Filter out every line below that lacks "Removal", and copy the rest.

Data for this task START

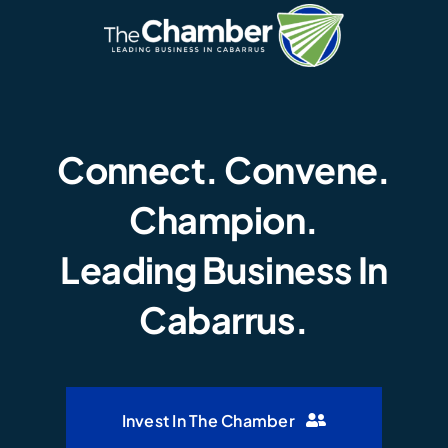
Connect. Convene.
Champion.
Leading Business In
Cabarrus.
Invest In The Chamber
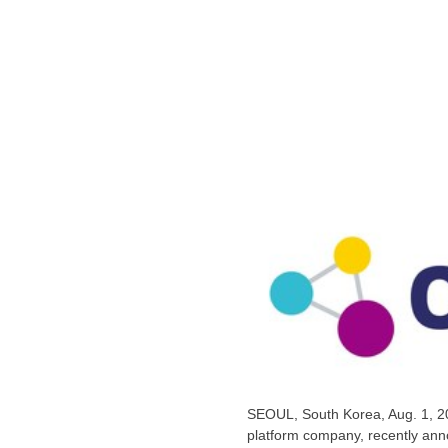
SEOUL, South Korea
,
Aug. 1, 
platform company, recently annou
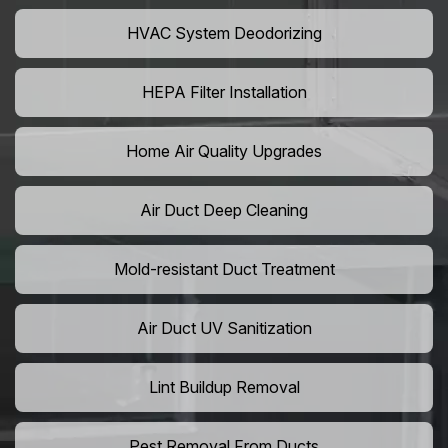
HVAC System Deodorizing
HEPA Filter Installation
Home Air Quality Upgrades
Air Duct Deep Cleaning
Mold-resistant Duct Treatment
Air Duct UV Sanitization
Lint Buildup Removal
Pest Removal From Ducts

Data for this task END

**Response area:**
Lint Buildup Removal
Pest Removal From Ducts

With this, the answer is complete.